Why Am I Doing the Thinking for You?
"What's this message is actually saying is: "I haven't figured this out yet and I'd like you to do the thinking for me." That sounds harsh, but it's true. When you ask someone "what do you think?" without sharing what you think, you're not collaborating, but more like outsourcing? You're taking all the work you should have done (reading and understanding the doc, weighing the trade-offs, forming an opinion) and dumping it on someone else's lap."
"Both are problematic in the same way, because you're literally creating work for someone else. Now they have to: understand the context, think through the options, make a judgment call, and put their name on it. That's a lot of cognitive work to offload onto someone because you didn't want to stake a position. And it slows everything down. How many threads are open right now at your company's Slack because of this? Everyone asking questions, everyone waiting."

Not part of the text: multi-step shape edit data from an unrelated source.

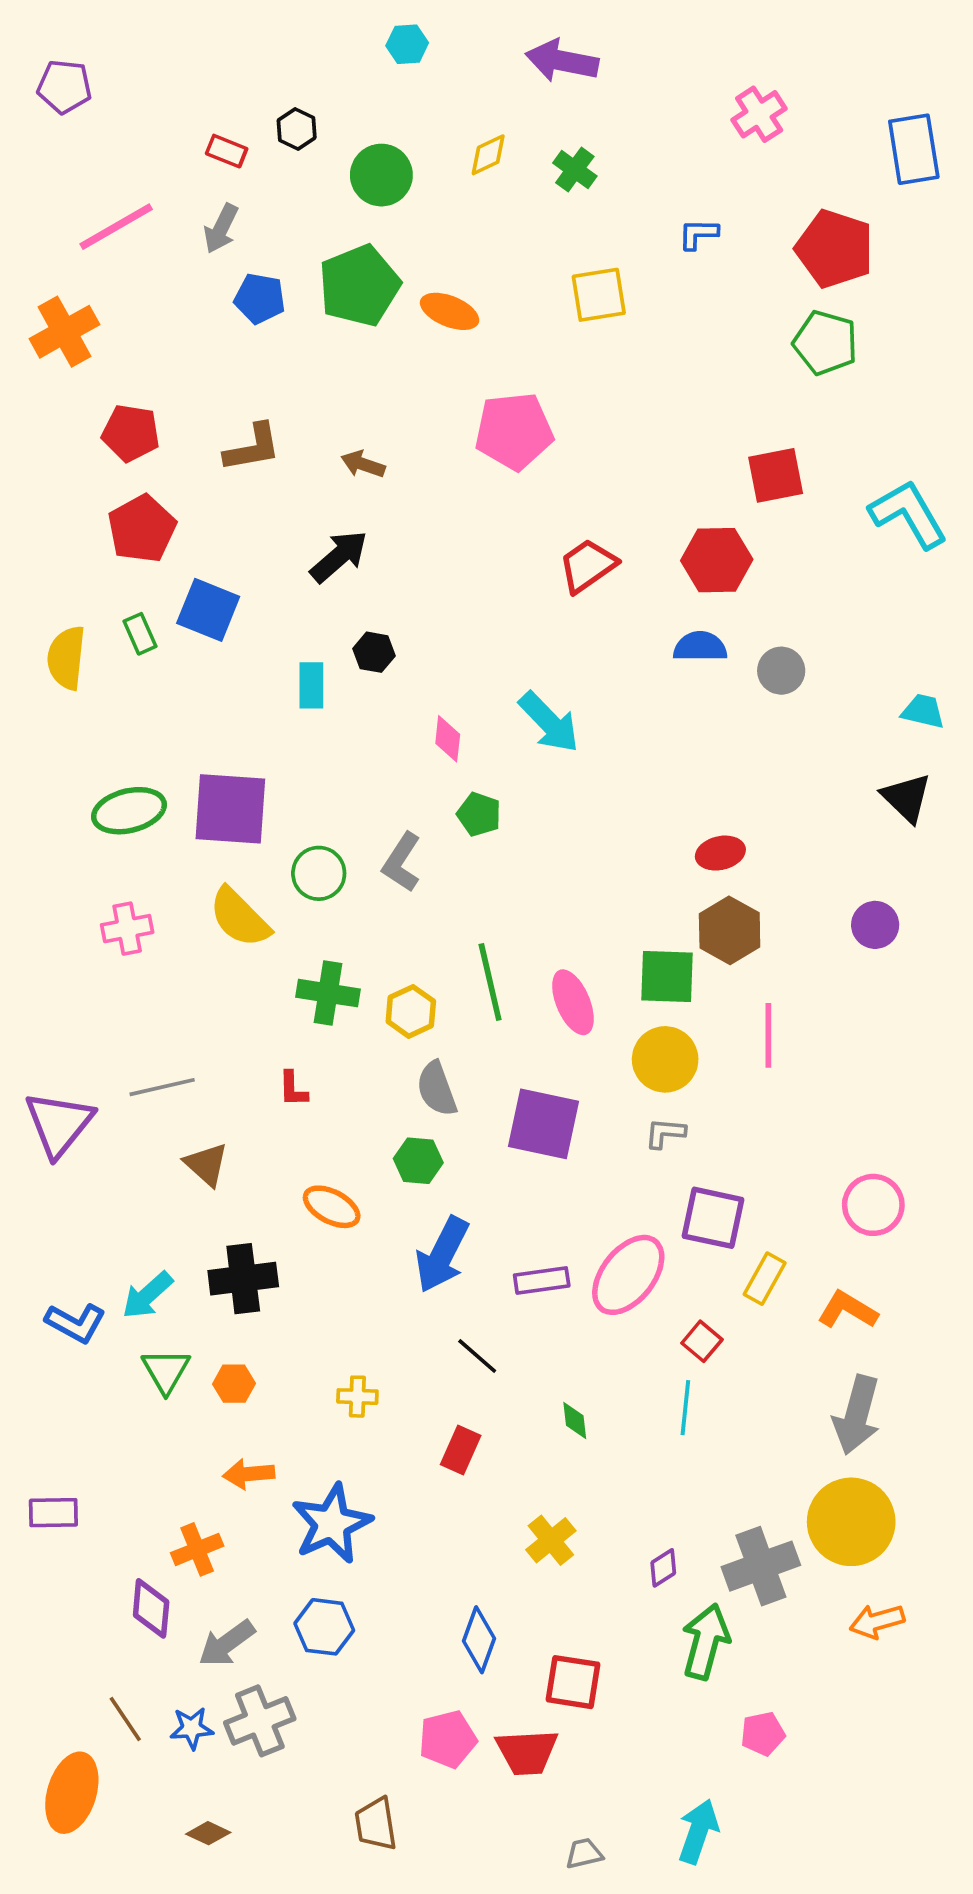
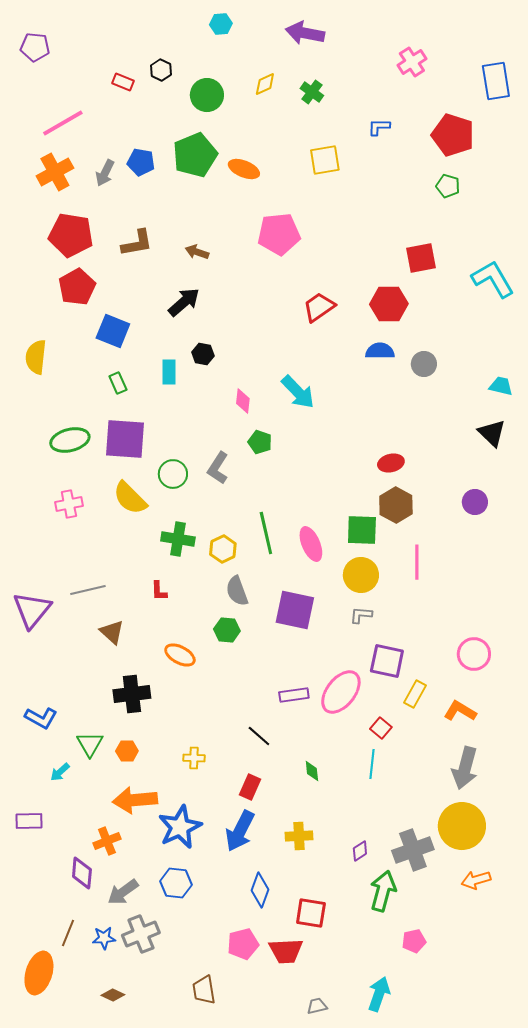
gray arrow: (221, 228) -> (105, 173), moved
orange cross: (64, 332) -> (55, 172), moved
green pentagon: (825, 343) -> (448, 186), size x0.7
red pentagon: (131, 433) -> (71, 235), size x1.4
green rectangle: (140, 634) -> (118, 383), moved
blue arrow: (442, 1255) -> (240, 831), moved
cyan arrow: (147, 1295) -> (60, 772), moved, size x0.7
orange arrow: (249, 1474) -> (135, 800), size x1.6
yellow cross: (551, 1540) -> (299, 836), turned 36
brown line: (125, 1719) -> (68, 933), turned 56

Sending a bare "What do you think?" with only a link forces the recipient to do all necessary reading, understanding, and judgment. That phrasing often indicates unreadiness or unwillingness to commit a view, effectively outsourcing cognitive work. Recipients must grasp context, weigh trade-offs, form an opinion, and assume responsibility. This slows processes and creates many Slack threads with more confusion. Two common causes are not reading the material or fearing being wrong or contradicted by seniors. A better approach is to present one's own view and ask specific questions to invite constructive, efficient feedback.